Van jongs af aan keek ik uit naar bepaalde gebeurtenissen die me zouden inluiden in de status die ik eerst grote meid en later volwassen noemde – de eerste schooldag, het onder de knie krijgen van een staartdeling, de eerste beha, het eerste afspraakje, afstuderen, de leeftijd van 21, de eerste fulltime baan, en als al het andere zou mislukken, dat zekere merkteken van volwassenheid: het huwelijk. Ik beklom de levensladder in een gestaag tempo, net als de meeste van mijn vrienden, maar ver in onze twintiger en dertiger jaren, toen carrières en/of gezinnen waren gesticht, vertrouwden we elkaar nog steeds af en toe toe toe: “Weet je, ik voel me nog niet echt volwassen.” Toen ik bijna 40 was, speculeerde ik dat dit misschien een van de best bewaarde geheimen van het leven was, dat niemand zich ooit echt volwassen voelt.

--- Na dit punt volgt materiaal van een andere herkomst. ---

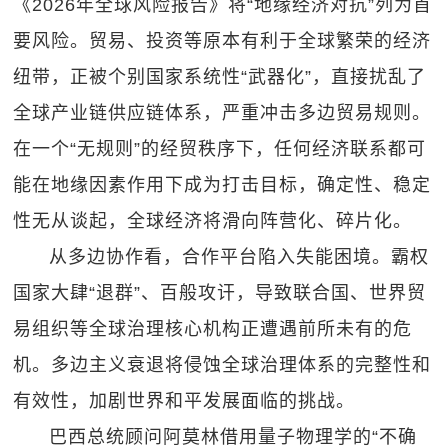
《2026年全球风险报告》将“地缘经济对抗”列为首
要风险。贸易、投资等原本有利于全球繁荣的经济
纽带，正被个别国家系统性“武器化”，直接扰乱了
全球产业链供应链体系，严重冲击多边贸易规则。
在一个“无规则”的经贸秩序下，任何经济联系都可
能在地缘因素作用下成为打击目标，确定性、稳定
性无从谈起，全球经济将滑向阵营化、碎片化。
从多边协作看，合作平台陷入失能困境。霸权
国家大肆“退群”、百般攻讦，导致联合国、世界贸
易组织等全球治理核心机构正遭遇前所未有的危
机。多边主义衰退将侵蚀全球治理体系的完整性和
有效性，加剧世界和平发展面临的挑战。
巴西总统顾问阿莫林借用量子物理学的“不确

En toen, maar al te plotseling, werd ik volwassen. De gebeurtenissen die me over de barrière naar mijn eigen volwassenheid katapulteerden, waren de onverwachte ziekte en dood van mijn moeder, twee jaar later gevolgd door de ziekte en dood van mijn vader. Toen mijn oudere broer, mijn enige broer of zus, twee jaar later stierf, was ik emotioneel losgeslagen, stuurloos in het wrak van verloren liefde, verloren levens, en mijn eigen verbrijzelde identiteit.

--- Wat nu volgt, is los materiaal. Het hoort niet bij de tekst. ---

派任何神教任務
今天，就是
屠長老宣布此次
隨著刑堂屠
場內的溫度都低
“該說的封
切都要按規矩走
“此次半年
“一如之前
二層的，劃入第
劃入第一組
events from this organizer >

Langzamerhand ontstond er een nieuwe ik, die zich volwassen voelde en dat ook opeiste. Centraal in dat nieuwe ik stond een levendig, visceraal besef van mijn eigen sterfelijkheid. Mijn besef van een waarschijnlijke levensduur kromp van een wenselijke 99 jaar, de leeftijd van mijn grootmoeder van moederskant bij haar dood, tot 75 jaar, de leeftijd van mijn beide ouders bij hun dood, tot 50 jaar, de leeftijd van mijn broer bij zijn dood. Op mijn 45ste had ik het gevoel dat ik nog vijf jaar te leven had, en toen ik de 50 overschreed, begon ik het gevoel te krijgen dat ik op geleende tijd leefde. Dagen, en daarna jaren, kwamen als een geschenk, onverdiend, dat ik zowel met blijdschap als met een zeker schuldgevoel ontving. Naarmate de voorspellende kracht die ik aan mijn persoonlijke sterftecijfer toekende afnam, kwam daarvoor in de plaats het besef hoe kwetsbaar elk leven is, hoe onzeker de duur ervan. De dood bracht diep in mij het besef van mijn grens, van onze grenzen, en dat voelde, vreemd genoeg, als het begin van volwassenheid.
Voor een tijdje leek die kennis mij te scheiden van veel vrienden van mijn leeftijd, maar meer dan tien jaar later ben ik veel minder alleen in mijn verliezen.
Wat ik van mijn vrienden heb geleerd is dat één enkele dood je leven kan veranderen, vooral als het de dood van je moeder of vader is. En het maakt niet uit of die ouder geliefd was of gehaat, of de relatie hecht was of afstandelijk, warm of koud, harmonieus of heftig conflictueus. Het maakt zelfs niet uit hoe oud je bent, of hoe oud je ouder was op het moment van overlijden. Voor de meeste mensen is de dood van een ouder, vooral als die ouder van hetzelfde geslacht is, levensveranderend.
Iedereen die een moeder of vader heeft verloren weet dit, en toch is er weinig maatschappelijke erkenning van de dood van een ouder als een mijlpaal in het volwassen leven. Nog opmerkelijker is het bijna totale vacuüm van professioneel onderzoek over dit onderwerp. Er is een enorm, ontluikend gebied van de psychologie dat rouwonderzoek heet, maar in de 814 pagina’s van het Handbook of Bereavement Research, de bijbel van het vakgebied, zijn er slechts vier gewijd aan het onderwerp van het verlies van een ouder door een volwassen kind.